I snorted. “The day Trace Adams lets himself go is the day the earth stops spinning.”
“So he looked good? What was he wearin’?”
I stopped and turned to look at her. “Eeny. Focus. The man is a liar and a cheater. It doesn’t matter how good he looks.”
She pursed her lips. “Can you just tell me if he was wearin’ those tight jeans like he always used to that accentuated his nice big package and tight butt?”
I sighed and turned away, headed for the kitchen. “No. He was wearing a pair of sweatpants.”
Hello, white lie. Trace had actually been wearing jeans that accentuated his bulge and tight butt, but I wasn’t about to tell Eeny that. She’d get nothing done for the rest of the day. And I wasn’t admitting to myself that I’d noticed, anyway.

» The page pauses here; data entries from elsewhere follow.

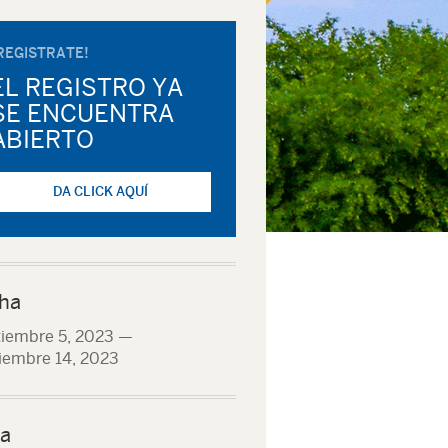
REGISTRATE!
EL REGISTRO YA
SE ENCUENTRA
ABIERTO
DA CLICK AQUÍ
ha
iembre 5, 2023
—
iembre 14, 2023
a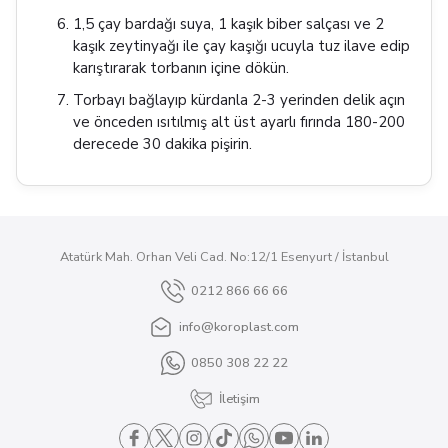
1,5 çay bardağı suya, 1 kaşık biber salçası ve 2
kaşık zeytinyağı ile çay kaşığı ucuyla tuz ilave edip
karıştırarak torbanın içine dökün.
Torbayı bağlayıp kürdanla 2-3 yerinden delik açın
ve önceden ısıtılmış alt üst ayarlı fırında 180-200
derecede 30 dakika pişirin.
Atatürk Mah. Orhan Veli Cad. No:12/1 Esenyurt / İstanbul
0212 866 66 66
info@koroplast.com
0850 308 22 22
İletişim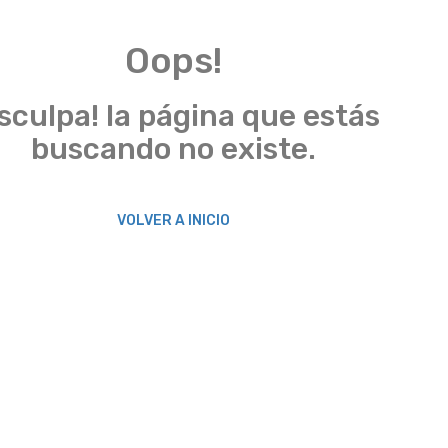
Oops!
sculpa! la página que estás
buscando no existe.
VOLVER A INICIO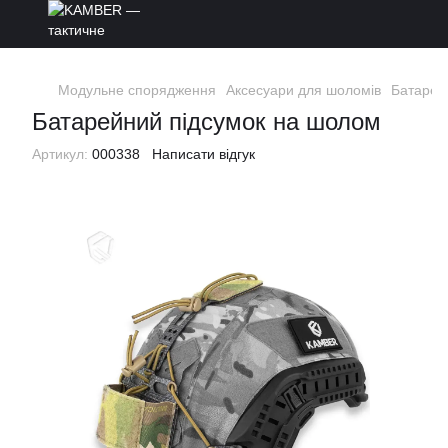
Модульне спорядження
Аксесуари для шоломів
Батарей
Батарейний підсумок на шолом
Артикул:
000338
Написати відгук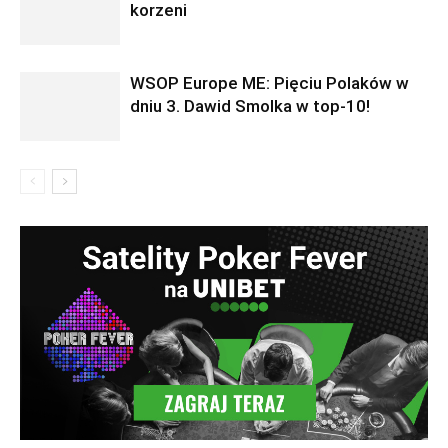
korzeni
WSOP Europe ME: Pięciu Polaków w
dniu 3. Dawid Smolka w top-10!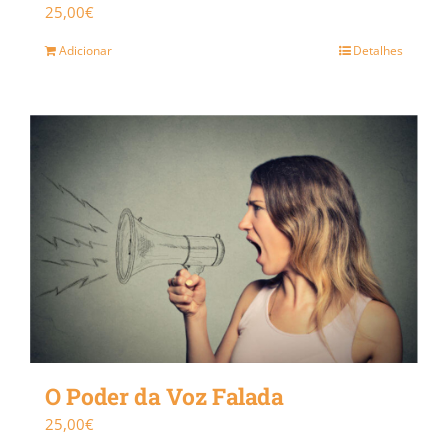
25,00
€
Adicionar
Detalhes
O Poder da Voz Falada
25,00
€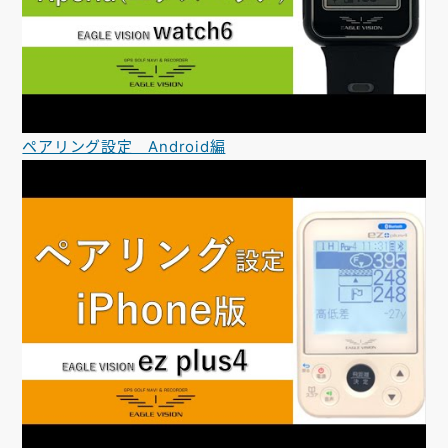
ペアリング設定 Android編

Only I had, which was pathetic. Trace was the last man I’d had sex with, and he knew what he was doing in bed. I wasn’t sure if my lack of attraction to anyone since was due to how badly he broke my heart or a terrible suspicion that no other man would be able to make me scream the way he had.
Either way, my dry spell had gone on so long the inside of my vagina probably looked like one of those old Western ghost towns, all tumbleweeds and abandoned buildings, mean-looking vultures picking over dried-up bones.
“Sweatpants!” exclaimed Eeny. She made a clucking sound, like a hen. “Lawd, what a waste. That’s like hangin’ curtains on the statue of David.”
Even though I wanted to, I couldn’t disagree. Trace might be all kinds of wrong, but I’d never seen another man as beautiful.
If only the inside matched the outside. But, as Mama always told me, beauty is as beauty does. Some of the prettiest faces hide the meanest hearts, and smooth talk is no substitute for good character. The only way to judge a person is by his deeds.
Like caring for a special needs child who isn’t your own, I thought pensively.
Then I pushed the thought aside and got to work.
Three days later I was sitting in a hospital room that smelled like antiseptic and desperation, holding my mother’s hand as poisonous chemicals dripped into her veins from a clear plastic bag elevated on a metal pole.
My mother treated the whole thing like it was an outing in the park, chatting with the nurses, flirting with the doctor, reading gossip rags, and laughing.
I, on the other hand, was on the verge of a nervous breakdown. Mama was being filled with poison!
Cancer-killing poison, but poison nonetheless.
“Buck up, child, you look like you’re at a funeral!” Mama scolded, smacking me on the arm with a rolled-up magazine.
“I’m sorry.” I sniffled and sat up straighter in my chair. “You’re right. What can I do for you? Can I get you anything? Water? A snack? Something else to read?”
A male nurse came over, silently checked the catheter inserted into Mama’s arm, then nodded and left. Watching him go, Mama muttered, “Hoo! There’s my snack right there. You think he likes older women?”
I had to laugh. “I think those chemicals are going to your head.”
She pretended to be offended. “Are you saying you don’t think I could hit that?”